To construct a phage display library of human single-chain variable fragment (scFv) antibodies associated with esophageal cancer and to preliminarily screen a scFv antibody against esophageal cancer.
Total RNA extracted from metastatic lymph nodes of esophageal cancer patients was used to construct a scFv gene library. Rescued by M13K07 helper phage, the scFv phage display library was constructed. esophageal cancer cell line Eca 109 and normal human esophageal epithelial cell line (NHEEC) were used for panning and subtractive panning of the scFv phage display library to obtain positive phage clones. Soluble scFv was expressed in E.coli HB2151 which was transfected with the positive phage clone, then purified by affinity chromatography. Relative molecular mass of soluble scFv was estimated by Western blotting, its bioactivity was detected by cell ELISA assay. Sequence of scFv was determined using the method of dideoxynucleotide sequencing.

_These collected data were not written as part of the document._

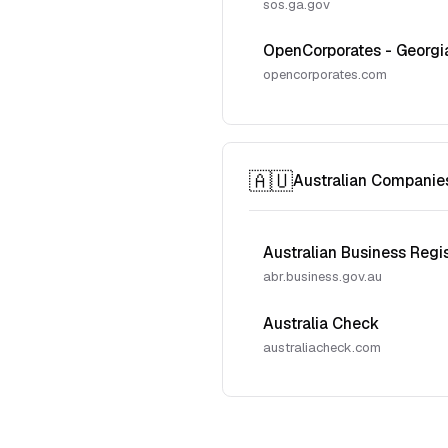
sos.ga.gov
OpenCorporates - Georgi
opencorporates.com
🇦🇺
Australian Companie
Australian Business Regi
abr.business.gov.au
Australia Check
australiacheck.com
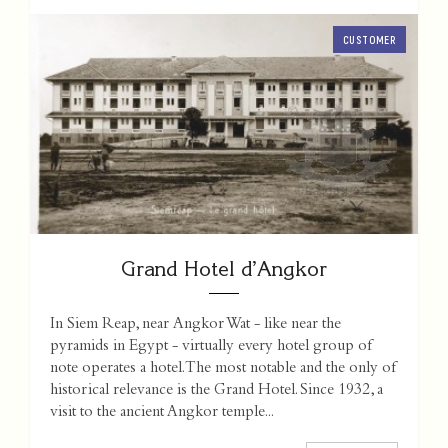
CUSTOMER
Grand Hotel d’Angkor
In Siem Reap, near Angkor Wat - like near the
pyramids in Egypt - virtually every hotel group of
note operates a hotel. The most notable and the only of
historical relevance is the Grand Hotel. Since 1932, a
visit to the ancient Angkor temple...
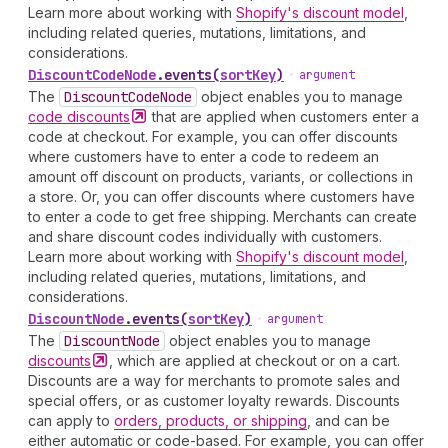
Learn more about working with
Shopify's discount model
,
including related queries, mutations, limitations, and
considerations.
Discount
Code
Node
.
events
(
sortKey
)
•
argument
The
Discount
Code
Node
object enables you to manage
code
discounts
that are applied when customers enter a
code at checkout. For example, you can offer discounts
where customers have to enter a code to redeem an
amount off discount on products, variants, or collections in
a store. Or, you can offer discounts where customers have
to enter a code to get free shipping. Merchants can create
and share discount codes individually with customers.
Learn more about working with
Shopify's discount model
,
including related queries, mutations, limitations, and
considerations.
Discount
Node
.
events
(
sortKey
)
•
argument
The
Discount
Node
object enables you to manage
discounts
, which are applied at checkout or on a cart.
Discounts are a way for merchants to promote sales and
special offers, or as customer loyalty rewards. Discounts
can apply to
orders, products, or shipping
, and can be
either automatic or code-based. For example, you can offer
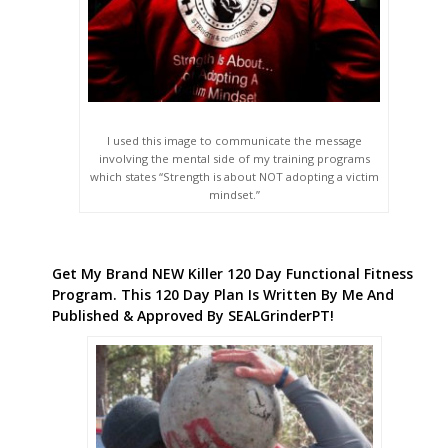
I used this image to communicate the message
involving the mental side of my training programs
which states “Strength is about NOT adopting a victim
mindset.”
Get My Brand NEW Killer 120 Day Functional Fitness
Program. This 120 Day Plan Is Written By Me And
Published & Approved By SEALGrinderPT!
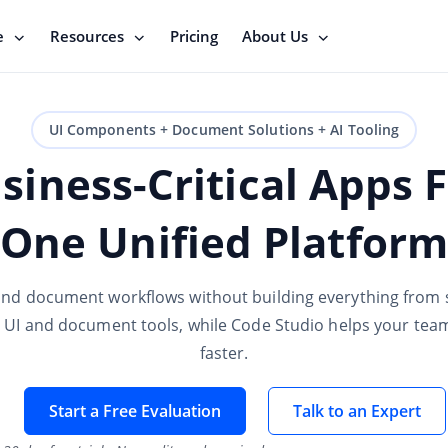
e
Resources
Pricing
About Us
UI Components + Document Solutions + AI Tooling
siness-Critical Apps 
One Unified Platform
and document workflows without building everything from s
e UI and document tools, while Code Studio helps your te
faster.
Start a Free Evaluation
Talk to an Expert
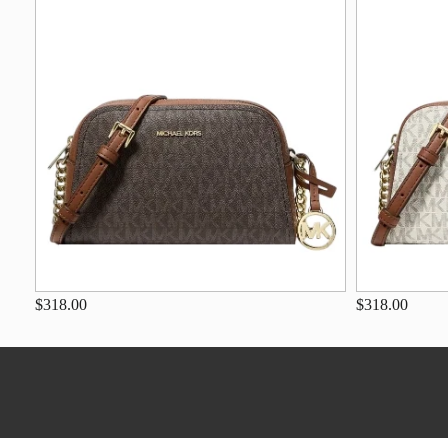
$318.00
$318.00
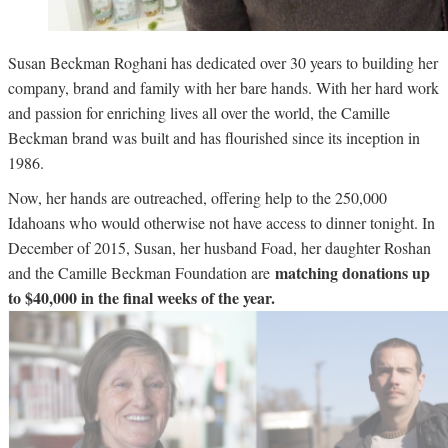
Susan Beckman Roghani has dedicated over 30 years to building her
company, brand and family with her bare hands. With her hard work
and passion for enriching lives all over the world, the Camille
Beckman brand was built and has flourished since its inception in
1986.
Now, her hands are outreached, offering help to the 250,000
Idahoans who would otherwise not have access to dinner tonight. In
December of 2015, Susan, her husband Foad, her daughter Roshan
matching donations up
and the Camille Beckman Foundation are
to $40,000 in the final weeks of the year.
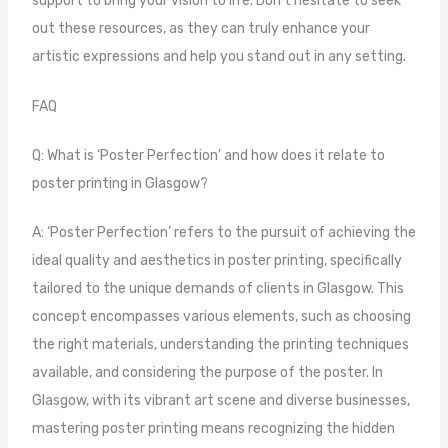
support to bring your vision to life. Don’t hesitate to seek
out these resources, as they can truly enhance your
artistic expressions and help you stand out in any setting.
FAQ
Q: What is ‘Poster Perfection’ and how does it relate to
poster printing in Glasgow?
A: ‘Poster Perfection’ refers to the pursuit of achieving the
ideal quality and aesthetics in poster printing, specifically
tailored to the unique demands of clients in Glasgow. This
concept encompasses various elements, such as choosing
the right materials, understanding the printing techniques
available, and considering the purpose of the poster. In
Glasgow, with its vibrant art scene and diverse businesses,
mastering poster printing means recognizing the hidden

The size of scFv gene library was approximately 9X10(6) clones. After four rounds of panning with Eca109 and three rounds of subtractive panning with NHEEC cells, 25 positive phage clones were obtained. Soluble scFv was found to have a molecular mass of 31 ku and was able to bind to Eca109 cells, but not to HeLa and NHEEC cells. Variable heavy (VH) gene from one of the positive clones was shown to be derived from the gamma chain subgroup IV of immunoglobulin, and variable light (VL) gene from the kappa chain subgroup I of immunoglobulin.
A human scFv phage display library can be constructed from the metastatic lymph nodes of esophageal cancer patients. A whole human scFv against esophageal cancer shows some bioactivity.